The cult of personality often disguises itself as thought guidance. , , [but it tends] to reinforce oneself about the attractiveness of this person or the importance of that person or the correctness of the vision this person has. And what happens to personality cult is that very often, not always, but very often, you lose the signal that allows you to iterate, change, develop, and modify so that you build something that is in your life As time grows stronger.

In some cases it is totally off track. I mean, just call it the way it is: What business does a private company have, no matter how much revenue it has to buy a Gulfstream V or whatever [WeWork] has bought? It's crazy. ..

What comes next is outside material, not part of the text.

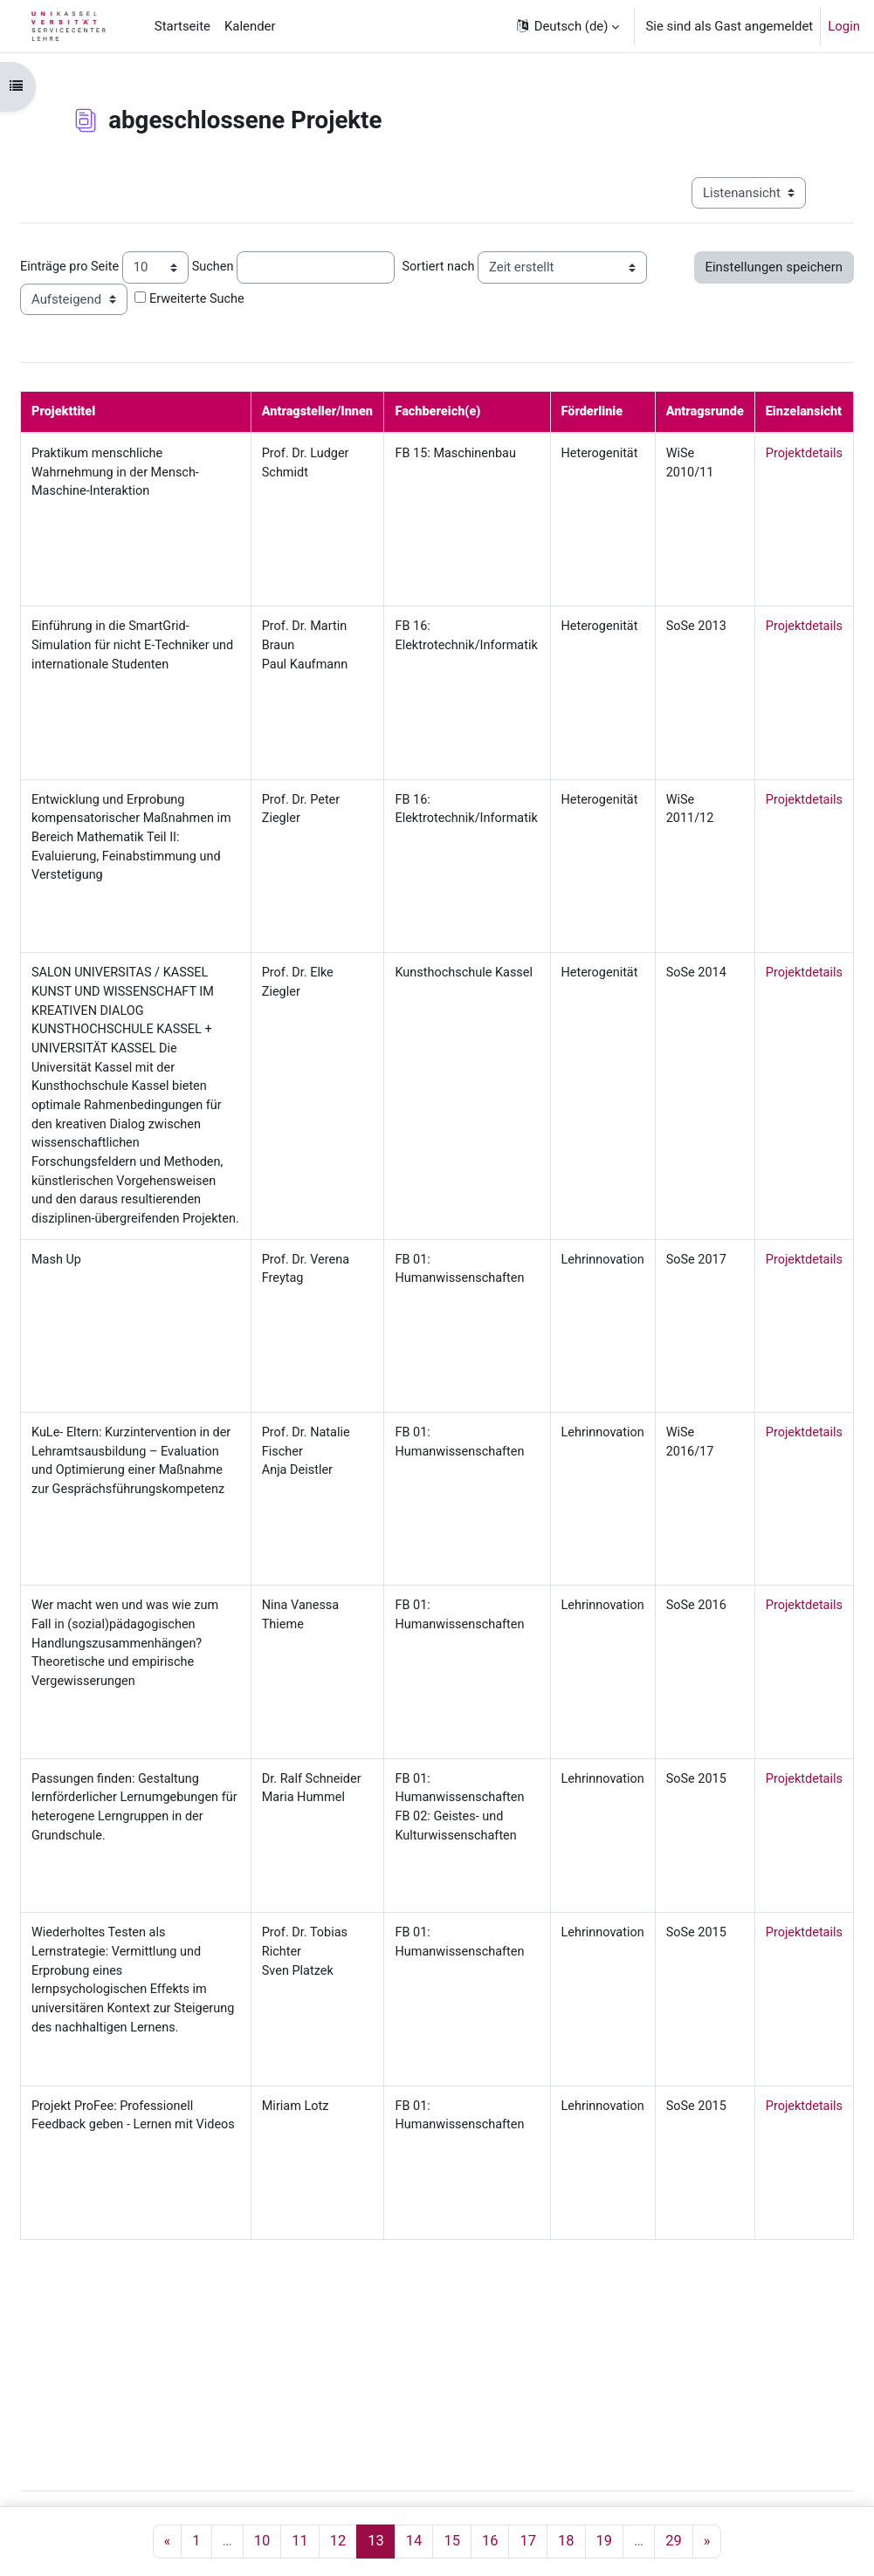 Image resolution: width=874 pixels, height=2576 pixels. I want to click on Startseite [menuitem], so click(182, 26).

From an entrepreneurial point of view, I think it is much, much more powerful, than the entrepreneur or leader who engages in the matter of being a leader with thought-leadership and self-observation about what works and what does not cultivate personality [and is] Inhalation [his or her] own exhaust

TC: Were you even a VC in this situation? Could VCs have done something earlier in this case or is it not possible with a strong personality?

BF: One of the toughest jobs not only as an investor, but also as a board member – and honestly, it's also difficult for entrepreneurs to deal with the spectrum you're on. An end to the spectrum as an investor or board member dictates to the charismatic, incredibly hard-working founder, who is the CEO, what he should do and on the other end, let them informally so they do what they want.

One of the challenges of many VCs is that it is difficult to be internally critical when things are going well. Often you concentrate less on the character. Any company that is expanding its leadership needs to evolve. The founders, the CEO and the other executives need to evolve. [Yet] Many times for various reasons, and it is a broad spectrum, there are moments when it is easier to pay no attention as an investor or board member. There are many investors and board members who are afraid to face it. And there are many situations in which, because you did not set up the governance structure of the company in a particular way, you wanted to get involved in the deal as an investor, or because the entrepreneurs insist [on a certain structure] or because you do not do. You do not have enough influence because it is very, very hard when you have invested. If the entrepreneur is not ready to work together, it is very difficult to do anything about it.

Here, too, you can read our unedited and far-reaching conversation if you are a subscriber to Extra Crunch.